What does your business do?
Sweet Talk make cakes and also puts those cakes into jars and sends them nationwide. I make cakes for weddings, birthdays and events and specialise in making modern cakes using a meringue-based butter cream. With all arms of the business put together; the wholesale, studio and weddings, we're making anywhere between 50 to 120 cakes weekly.
What was the motivation for starting it?
I started making cakes when my first son was born back in 2015. I've always enjoyed being in the kitchen and baking and at the time I found myself with the kids in a few places; even the doctors office, the supermarket or the kitchen so I spent a lot time baking and putting my hand up anytime somebody needed a cake for an event or birthday.
I kept it from home and it wasn't supposed to be a permanent thing, but then I had another son and decided I would continue. I set up a social media account, got a bit of word of mouth and registered my kitchen and it was a good way to work around my kids. The first year I had a lot of bookings for weddings and events - for 2020 - I thought that was going to be my year, and then everything got cancelled.
I had this brainchild at like 2am one day and thought "you know what, I'm going to put my cakes in jars" - at that point people were having little bubble birthdays of two to three people and I thought these single-serve jars were perfect, and they could be sent anywhere across the country. The cake jars went nuts and other parts of the business became quite big quite quickly and that's when I decided to turn this into a fully-fledged business.
How big is your team?
There are five of us now, including myself.
You went through a rebrand from Collab Cakery to Sweet Talk shortly after lockdown - what was the reason for that?
That was when the cake jars happened. When it got busy, and it was something I was doing from home orders were taking over the dining room, the spare room, the lounge, I had to move all the couches to one side of the lounge and set up tables, that's when I could see I needed to get into this whole-heartedly.
Collab was a name that I came up with over a wine and so it got to the point where I was ready to do it properly, which is where the new name came in. A professional helped me come up with it. We were talking about what the business was now and her idea about it was the cakes were presented beautifully and the business was centred around gifting for events surrounded by a lot of love and sharing. I'd always wanted to do flowers and floral cakes and we were brainstorming and it went from "sweet nothings" to Sweet Talk. I registered the company in October and we've been trading under Sweet Talk since.

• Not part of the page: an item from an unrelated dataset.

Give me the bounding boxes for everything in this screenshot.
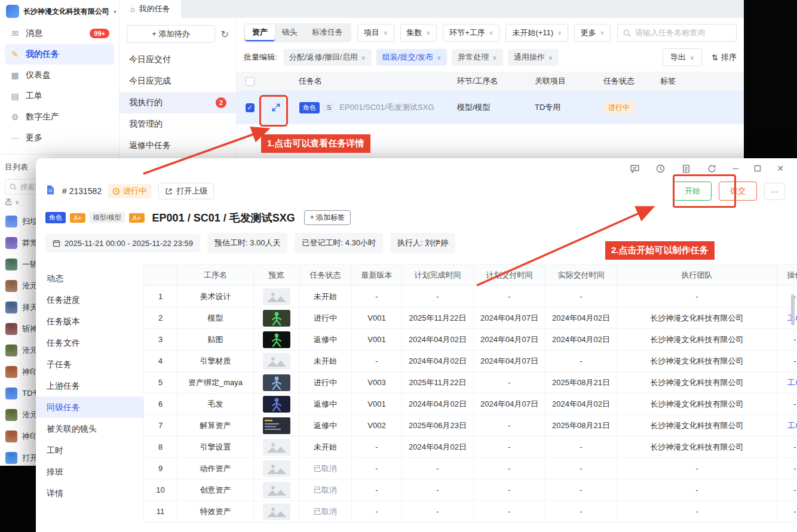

Sweet Talk has branched out into flowers, talk me through starting up that portion?
I use a lot of flowers on the cakes, particularly for wedding cakes, so it made sense to start having
bouquets as well. We launched that arm of the business in January and it is going well. We've had great feedback about the style of the flowers we choose and we are at the stage where we are getting more people to know about it. Having this service makes it more of a package; people can send somebody a cake and add on some flowers.
Why do you use social media as your main form of marketing?
Before the business became Sweet Talk, I was into baking but didn't have a clue about how to decorate cakes or make them very fancy. I learnt all of that through YouTube and when I would do big cakes and fancy designs I would make a video about them and pop them on social media, and that's where a lot of people enjoyed following and watching the journey, but it wasn't an accessible way to get cakes from me - I was only taking orders for big events in Auckland; birthdays or weddings, and so when the jars came about it was an easy way for anyone who was following to go 'Oh I finally get to try the cake'. Social media was a really big part of the business, and still is.
Where do you see the business in five years' time?
At the moment we have a little premises in Kingsland, but I'd like to have a bigger space. It would also nice to be able to have a space where people can come and see our cakes and have consultations for weddings. I'd also like the cake jars to become the first thing people think of when they want to send somebody something. I'd also hope our florals arm of the business is busy as well. There may also be a recipe book that comes out - I've developed these cake recipes over the years and so I think people would like to know them. I'm just starting the thought process for this now.
What advice do you give to others who want to start their own business?
Know your numbers, especially if you're in a creative business. Often if you are a creative and spend all day making beautiful things, you still need to go into the numbers and know what it is you are doing week in and week out. Have your goals, work on how you are going to get to them and understand your business from another point of view.